# Assignment

For this assignment, you will be working with the Yelp API.

As before, you will use the Yelp API to search your favorite city for a cuisine type of your choice.

Extract all of the results from your search and compile them into one dataframe using a for loop as shown in the lesson "Code for Efficient API Extraction"

Save your notebook, commit the change to your repository and submit the repository URL for this assignment.

# Import Libraries

In [8]:
import numpy as np
import pandas as pd
import matplotlib.pyplot as plt
import seaborn as sns
# Additional Imports
import os, json, math, time
from yelpapi import YelpAPI
from tqdm.notebook import tqdm_notebook

In [3]:
with open('/Users/jonnu/.secret/yelp_api.json') as f:
    login = json.load(f)
# Instantiate YelpAPI Variable
yelp_api = YelpAPI(login['api-key'], timeout_s=5.0)

In [4]:
LOCATION = 'San Antonio, TX'
TERM = 'Tacos'

# Create Results-in-Progress .json File

In [5]:
json_file = "Data/results_in_progress_satx_tacos.json"
json_file

'Data/results_in_progress_satx_tacos.json'

In [6]:
# Code copied from Coding Dojo Learning Platform
# If error occurs and need to restart results .json file

def create_json_file(JSON_FILE,  delete_if_exists=False):

    ## Check if JSON_FILE exists
    file_exists = os.path.isfile(JSON_FILE)

    ## If it DOES exist:
    if file_exists == True:

        ## Check if user wants to delete if exists
        if delete_if_exists==True:

            print(f"[!] {JSON_FILE} already exists. Deleting previous file...")
            ## delete file and confirm it no longer exits.
            os.remove(JSON_FILE)
            ## Recursive call to function after old file deleted
            create_json_file(JSON_FILE,delete_if_exists=False)
        else:
            print(f"[i] {JSON_FILE} already exists.")            


    ## If it does NOT exist:
    else:

        ## INFORM USER AND SAVE EMPTY LIST
        print(f"[i] {JSON_FILE} not found.
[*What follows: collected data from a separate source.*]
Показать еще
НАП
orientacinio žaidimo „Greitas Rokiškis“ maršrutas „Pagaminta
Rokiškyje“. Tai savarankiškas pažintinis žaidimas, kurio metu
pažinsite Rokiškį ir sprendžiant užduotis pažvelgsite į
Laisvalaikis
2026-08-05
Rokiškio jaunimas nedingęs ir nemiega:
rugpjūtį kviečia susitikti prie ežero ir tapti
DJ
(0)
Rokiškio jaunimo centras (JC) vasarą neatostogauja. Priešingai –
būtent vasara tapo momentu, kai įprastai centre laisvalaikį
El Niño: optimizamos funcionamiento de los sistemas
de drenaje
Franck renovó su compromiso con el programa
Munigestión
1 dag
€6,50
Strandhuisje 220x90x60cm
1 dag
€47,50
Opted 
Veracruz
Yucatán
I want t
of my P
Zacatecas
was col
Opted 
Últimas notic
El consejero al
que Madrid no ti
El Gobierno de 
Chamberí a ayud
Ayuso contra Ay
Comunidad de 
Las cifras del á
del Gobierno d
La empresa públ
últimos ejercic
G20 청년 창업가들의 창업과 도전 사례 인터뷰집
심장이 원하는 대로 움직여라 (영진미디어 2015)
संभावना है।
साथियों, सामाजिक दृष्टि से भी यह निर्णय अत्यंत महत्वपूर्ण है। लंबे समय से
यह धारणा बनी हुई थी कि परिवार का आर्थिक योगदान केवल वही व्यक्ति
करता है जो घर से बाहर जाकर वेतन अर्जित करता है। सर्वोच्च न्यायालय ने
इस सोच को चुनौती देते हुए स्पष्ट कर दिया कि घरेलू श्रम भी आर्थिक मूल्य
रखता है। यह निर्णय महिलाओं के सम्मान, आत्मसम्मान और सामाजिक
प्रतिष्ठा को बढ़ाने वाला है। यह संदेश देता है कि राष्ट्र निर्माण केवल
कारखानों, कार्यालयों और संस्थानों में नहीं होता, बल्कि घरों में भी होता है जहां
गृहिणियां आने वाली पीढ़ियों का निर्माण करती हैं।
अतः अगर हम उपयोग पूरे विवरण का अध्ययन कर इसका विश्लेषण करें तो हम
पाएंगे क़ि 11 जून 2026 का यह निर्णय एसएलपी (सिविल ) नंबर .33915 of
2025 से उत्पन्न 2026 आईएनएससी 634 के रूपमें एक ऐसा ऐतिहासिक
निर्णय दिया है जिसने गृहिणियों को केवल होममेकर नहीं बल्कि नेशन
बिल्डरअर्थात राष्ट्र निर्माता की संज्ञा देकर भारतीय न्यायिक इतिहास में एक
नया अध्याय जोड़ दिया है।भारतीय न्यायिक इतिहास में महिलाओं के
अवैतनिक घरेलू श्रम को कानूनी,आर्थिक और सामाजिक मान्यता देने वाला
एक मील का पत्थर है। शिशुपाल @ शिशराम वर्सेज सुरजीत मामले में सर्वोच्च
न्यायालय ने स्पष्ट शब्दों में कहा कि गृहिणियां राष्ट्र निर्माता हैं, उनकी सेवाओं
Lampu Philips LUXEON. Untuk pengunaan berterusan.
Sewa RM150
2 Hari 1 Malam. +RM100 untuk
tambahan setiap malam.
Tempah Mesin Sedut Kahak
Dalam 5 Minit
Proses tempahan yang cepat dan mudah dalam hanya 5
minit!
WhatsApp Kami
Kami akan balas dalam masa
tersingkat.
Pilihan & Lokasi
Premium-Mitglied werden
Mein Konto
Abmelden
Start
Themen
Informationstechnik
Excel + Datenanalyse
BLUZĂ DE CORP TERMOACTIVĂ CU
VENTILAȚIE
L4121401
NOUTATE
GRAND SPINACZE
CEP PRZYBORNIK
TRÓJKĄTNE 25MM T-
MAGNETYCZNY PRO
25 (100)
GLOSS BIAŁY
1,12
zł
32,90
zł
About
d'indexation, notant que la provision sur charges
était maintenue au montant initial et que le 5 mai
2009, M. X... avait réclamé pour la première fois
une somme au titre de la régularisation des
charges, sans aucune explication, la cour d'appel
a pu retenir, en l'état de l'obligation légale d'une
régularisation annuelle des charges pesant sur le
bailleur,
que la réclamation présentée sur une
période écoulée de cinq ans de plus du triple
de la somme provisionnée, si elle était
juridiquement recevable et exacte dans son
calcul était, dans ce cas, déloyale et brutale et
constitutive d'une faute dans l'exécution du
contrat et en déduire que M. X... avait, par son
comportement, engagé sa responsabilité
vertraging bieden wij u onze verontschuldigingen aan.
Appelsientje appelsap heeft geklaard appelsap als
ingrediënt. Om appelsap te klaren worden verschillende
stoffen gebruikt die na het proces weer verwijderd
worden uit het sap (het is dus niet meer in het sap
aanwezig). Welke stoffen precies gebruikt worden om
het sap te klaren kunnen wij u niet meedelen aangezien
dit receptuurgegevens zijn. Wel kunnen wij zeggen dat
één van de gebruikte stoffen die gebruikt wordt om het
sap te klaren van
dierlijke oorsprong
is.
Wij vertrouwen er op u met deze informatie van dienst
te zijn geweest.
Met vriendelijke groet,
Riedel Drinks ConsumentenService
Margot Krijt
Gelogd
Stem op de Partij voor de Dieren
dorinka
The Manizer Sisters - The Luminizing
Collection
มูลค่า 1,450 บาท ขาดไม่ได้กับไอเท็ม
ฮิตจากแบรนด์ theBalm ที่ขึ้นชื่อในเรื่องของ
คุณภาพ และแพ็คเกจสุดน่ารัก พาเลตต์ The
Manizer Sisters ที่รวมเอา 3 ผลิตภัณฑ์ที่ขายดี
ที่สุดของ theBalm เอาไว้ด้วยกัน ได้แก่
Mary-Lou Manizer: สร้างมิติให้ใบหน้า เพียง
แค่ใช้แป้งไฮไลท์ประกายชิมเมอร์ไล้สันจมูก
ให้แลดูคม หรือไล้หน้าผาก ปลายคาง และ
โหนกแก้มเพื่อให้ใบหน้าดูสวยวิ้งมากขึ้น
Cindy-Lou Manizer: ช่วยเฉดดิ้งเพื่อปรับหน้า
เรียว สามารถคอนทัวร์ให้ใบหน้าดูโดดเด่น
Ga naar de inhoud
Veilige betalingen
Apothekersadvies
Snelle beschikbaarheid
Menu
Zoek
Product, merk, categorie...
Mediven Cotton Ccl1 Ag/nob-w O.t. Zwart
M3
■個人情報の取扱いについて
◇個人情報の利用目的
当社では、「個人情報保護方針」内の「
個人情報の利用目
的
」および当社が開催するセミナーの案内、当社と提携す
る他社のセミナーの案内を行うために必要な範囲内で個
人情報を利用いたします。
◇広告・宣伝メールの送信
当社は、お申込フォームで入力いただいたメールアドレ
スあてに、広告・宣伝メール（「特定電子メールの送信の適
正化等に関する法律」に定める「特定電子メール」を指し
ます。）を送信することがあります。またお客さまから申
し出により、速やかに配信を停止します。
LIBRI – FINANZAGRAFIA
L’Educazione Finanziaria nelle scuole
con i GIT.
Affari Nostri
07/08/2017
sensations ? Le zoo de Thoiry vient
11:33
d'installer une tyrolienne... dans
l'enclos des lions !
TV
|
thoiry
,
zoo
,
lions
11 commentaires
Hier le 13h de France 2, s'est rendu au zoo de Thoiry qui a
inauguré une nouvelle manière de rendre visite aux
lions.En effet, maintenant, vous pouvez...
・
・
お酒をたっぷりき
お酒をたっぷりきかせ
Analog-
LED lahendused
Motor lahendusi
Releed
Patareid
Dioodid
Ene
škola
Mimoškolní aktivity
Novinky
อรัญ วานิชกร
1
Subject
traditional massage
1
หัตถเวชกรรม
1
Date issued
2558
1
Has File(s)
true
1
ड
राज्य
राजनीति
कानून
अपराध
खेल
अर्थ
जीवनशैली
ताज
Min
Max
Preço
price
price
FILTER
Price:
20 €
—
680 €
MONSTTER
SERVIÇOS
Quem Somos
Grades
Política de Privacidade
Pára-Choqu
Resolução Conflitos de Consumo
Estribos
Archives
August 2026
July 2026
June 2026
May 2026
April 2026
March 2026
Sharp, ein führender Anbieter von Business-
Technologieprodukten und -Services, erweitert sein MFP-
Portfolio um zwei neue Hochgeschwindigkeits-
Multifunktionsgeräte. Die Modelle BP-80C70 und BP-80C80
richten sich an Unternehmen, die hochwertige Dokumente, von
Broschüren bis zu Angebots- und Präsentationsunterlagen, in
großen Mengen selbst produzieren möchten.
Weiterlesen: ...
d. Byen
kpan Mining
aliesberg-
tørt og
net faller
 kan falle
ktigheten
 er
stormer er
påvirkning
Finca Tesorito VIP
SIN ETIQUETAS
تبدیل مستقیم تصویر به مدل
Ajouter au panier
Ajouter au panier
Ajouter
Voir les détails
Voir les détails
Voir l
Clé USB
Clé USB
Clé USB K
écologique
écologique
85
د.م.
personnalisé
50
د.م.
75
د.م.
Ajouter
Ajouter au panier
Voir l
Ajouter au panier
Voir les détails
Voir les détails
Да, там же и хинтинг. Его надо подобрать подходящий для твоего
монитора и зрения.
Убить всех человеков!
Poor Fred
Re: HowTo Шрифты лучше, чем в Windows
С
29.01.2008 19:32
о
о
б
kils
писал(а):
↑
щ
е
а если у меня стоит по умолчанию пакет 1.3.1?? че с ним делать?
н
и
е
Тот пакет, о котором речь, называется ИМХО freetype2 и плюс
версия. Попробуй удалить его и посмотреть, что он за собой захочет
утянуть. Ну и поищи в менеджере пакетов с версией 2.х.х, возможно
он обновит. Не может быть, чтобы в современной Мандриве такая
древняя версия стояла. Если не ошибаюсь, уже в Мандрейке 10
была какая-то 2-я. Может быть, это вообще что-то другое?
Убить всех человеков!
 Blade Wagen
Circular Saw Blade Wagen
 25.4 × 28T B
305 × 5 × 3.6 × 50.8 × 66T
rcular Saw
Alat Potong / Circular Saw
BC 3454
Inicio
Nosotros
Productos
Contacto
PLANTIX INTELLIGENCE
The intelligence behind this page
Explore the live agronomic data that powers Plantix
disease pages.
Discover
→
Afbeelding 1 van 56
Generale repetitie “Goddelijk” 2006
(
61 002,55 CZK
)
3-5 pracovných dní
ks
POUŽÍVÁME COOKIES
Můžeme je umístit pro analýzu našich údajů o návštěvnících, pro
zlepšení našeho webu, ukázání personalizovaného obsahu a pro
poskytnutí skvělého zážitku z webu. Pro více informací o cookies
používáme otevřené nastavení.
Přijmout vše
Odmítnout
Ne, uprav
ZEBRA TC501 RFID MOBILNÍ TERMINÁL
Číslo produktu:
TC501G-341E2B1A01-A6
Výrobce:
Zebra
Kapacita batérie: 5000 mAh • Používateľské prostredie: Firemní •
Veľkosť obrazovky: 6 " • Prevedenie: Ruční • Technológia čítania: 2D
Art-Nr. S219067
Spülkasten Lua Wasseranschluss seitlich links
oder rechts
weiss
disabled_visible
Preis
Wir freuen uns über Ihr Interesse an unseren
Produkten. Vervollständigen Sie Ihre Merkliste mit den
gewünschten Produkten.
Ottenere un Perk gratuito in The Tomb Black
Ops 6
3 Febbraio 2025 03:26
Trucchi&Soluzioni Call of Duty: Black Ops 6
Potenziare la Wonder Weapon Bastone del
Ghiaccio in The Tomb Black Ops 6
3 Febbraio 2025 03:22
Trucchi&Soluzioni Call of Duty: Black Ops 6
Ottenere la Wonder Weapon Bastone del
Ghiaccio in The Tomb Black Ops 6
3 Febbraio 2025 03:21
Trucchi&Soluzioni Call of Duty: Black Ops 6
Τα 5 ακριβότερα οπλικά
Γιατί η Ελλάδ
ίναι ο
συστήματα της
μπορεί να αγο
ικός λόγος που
Saving empty list to new file.")

        ## CREATE ANY NEEDED FOLDERS
        # Get the Folder Name only
        folder = os.path.dirname(JSON_FILE)

        ## If JSON_FILE included a folder:
        if len(folder)>0:
            # create the folder
            os.makedirs(folder,exist_ok=True)
        ## Save empty list to start the json file
        with open(JSON_FILE,'w') as f:
            json.dump([],f)  

In [7]:
create_json_file(json_file,  delete_if_exists=True)

[i] Data/results_in_progress_satx_tacos.json not found. Saving empty list to new file.


# Create Variables for Results and Pages

In [10]:
with open(json_file,'r') as f:
    previous_results = json.load(f)
    
## set offset based on previous results
n_results = len(previous_results)
print(f'- {n_results} previous results found.')
# use our yelp_api variable's search_query method to perform our API call
results = yelp_api.search_query(location=LOCATION,
                                term=TERM,
                               offset=n_results)
## How many results total?
total_results = results['total']
## How many did we get the details for?
results_per_page = len(results['businesses'])
# Use math.ceil to round up for the total number of pages of results.
n_pages = math.ceil((results['total']-n_results)/ results_per_page)
n_pages

- 0 previous results found.


155

#  Run For Loop to Retrieve and Save Results
- Account for Yelp Result limit of 1000

In [12]:
for i in tqdm_notebook( range(1,n_pages+1)):
    
    ## Read in results in progress file and check the length
    with open(json_file, 'r') as f:
        previous_results = json.load(f)
    ## save number of results for to use as offset
    n_results = len(previous_results)
    
    if (n_results + results_per_page) > 1000:
        print('Exceeded 1000 api calls. Stopping loop.')
        break
    
    ## use n_results as the OFFSET 
    results = yelp_api.search_query(location=LOCATION,
                                    term=TERM, 
                                    offset=n_results)
    
    
    
    ## append new results and save to file
    previous_results.extend(results['businesses'])
    
    # display(previous_results)
    with open(json_file,'w') as f:
        json.dump(previous_results,f)
    
    time.sleep(.2)

  0%|          | 0/155 [00:00<?, ?it/s]

Exceeded 1000 api calls. Stopping loop.


# Final Results as DataFrame

In [13]:
final_df = pd.read_json(json_file)
display(final_df.head(), final_df.tail())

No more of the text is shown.